My obsession
The one constant I can count on, the obsession that simultaneously lets me down over and over and yet also brings me the most untainted elation's of my entire life would be that, my oldest friend, time.
Perhaps far too conscious at a young age, to know of time and the sting of regret if you let it slip away. Amidst chaos it seems to slip away even farther. No secret, Alice in Wonderland was my movie of choice as a child. The idea of escaping this world to have my feet land in a world far from here sounded like a dream come true. Where madness reigned and logic departed. Be still, my heart.
Yet, the whole premise of Lewis Carroll's direction was that this young Alice was chasing a white rabbit. A rabbit with whom she couldn't quite catch up with. The underlying message never escaped me. The rabbit was in a constant state of sheer panic, as his clock ticked away. Always heading to a destination to which he was going to be late for. Even as a child, I watched that rabbit miss all of his surroundings and I would think to myself how many instances he's robbed himself of a life that could be monumentally different. How even just one encounter can change the entire course of his little rabbit life. My mind would go farther and farther out to a sea of thought and, "what if's" for an irrelevant rabbit in a waistcoat. What can I say, I was an old soul even at age 5, but I digress.
I am obsessed with each minute ticking away from you, and from me, and we don't say all the things we long to say to each other. It's an ache in my bones, yet it is the ferocious beating of my heart.

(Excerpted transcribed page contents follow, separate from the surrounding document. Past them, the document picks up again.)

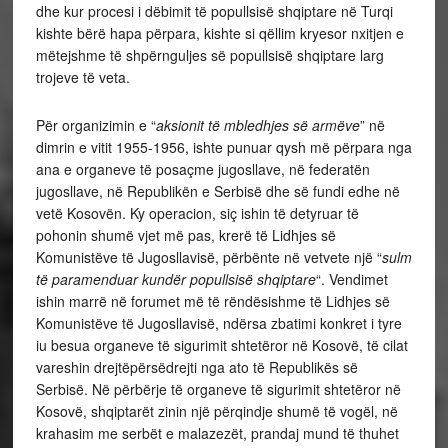
dhe kur procesi i dëbimit të popullsisë shqiptare në Turqi
kishte bërë hapa përpara, kishte si qëllim kryesor nxitjen e
mëtejshme të shpërnguljes së popullsisë shqiptare larg
trojeve të veta.
Për organizimin e “
aksionit të mbledhjes së armëve
” në
dimrin e vitit 1955-1956, ishte punuar qysh më përpara nga
ana e organeve të posaçme jugosllave, në federatën
jugosllave, në Republikën e Serbisë dhe së fundi edhe në
vetë Kosovën. Ky operacion, siç ishin të detyruar të
pohonin shumë vjet më pas, krerë të Lidhjes së
Komunistëve të Jugosllavisë, përbënte në vetvete një “
sulm
të paramenduar kundër popullsisë shqiptare
“. Vendimet
ishin marrë në forumet më të rëndësishme të Lidhjes së
Komunistëve të Jugosllavisë, ndërsa zbatimi konkret i tyre
iu besua organeve të sigurimit shtetëror në Kosovë, të cilat
vareshin drejtëpërsëdrejti nga ato të Republikës së
Serbisë. Në përbërje të organeve të sigurimit shtetëror në
Kosovë, shqiptarët zinin një përqindje shumë të vogël, në
krahasim me serbët e malazezët, prandaj mund të thuhet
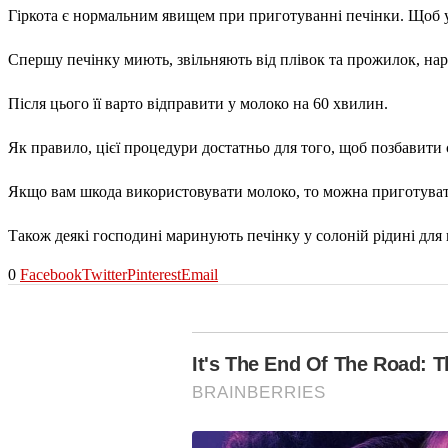
Гіркота є нормальним явищем при приготуванні печінки. Щоб 
Спершу печінку миють, звільняють від плівок та прожилок, нар
Після цього її варто відправити у молоко на 60 хвилин.
Як правило, цієї процедури достатньо для того, щоб позбавити
Якщо вам шкода використовувати молоко, то можна приготувати
Також деякі господині маринують печінку у солоній рідині для
0
Facebook
Twitter
Pinterest
Email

Time, it is the pull in my being, to yours.
I often wonder, if we as people truly grasped that this is the only life we get, how the fucking hell do we live a life of stagnant conversation and indifference in regard to that other obsession we all chase. Love.
To me, time is Love. Time is how I receive love and how I give love. Time in my humble opinion, is the most selfless gift you could give another. If we all took a moment and thought back to one person we no longer have and long for even to this day; The time that we did have with them, is more precious than any other thing we can give monetary value to, because it's priceless.
Here I sit though, on the eve of my divorce court date. I think back to a marriage of ten years and I find my obsession rears it's ugly head. Did I make the most of every single minute that I had with him? I believe I truly did. My obsession worked to my favor this time around, I try to imagine what another ten years might have looked like for him and for me, and I am grateful for this obsession. This time. I am able to walk away from this, with my head intact. The heart? Such a fickle creature, I guess dear time will tell. What I do come away with, is that it is such a rare thing to know someone who fully grasps their purpose and can tie it in with the wisdom of knowing the sands eventually run it's course through the hourglass of life. Perhaps my obsession will keep love from me, or do just the opposite and provide me a life enriched in a love so deep, time fails to have any relevance whatsoever.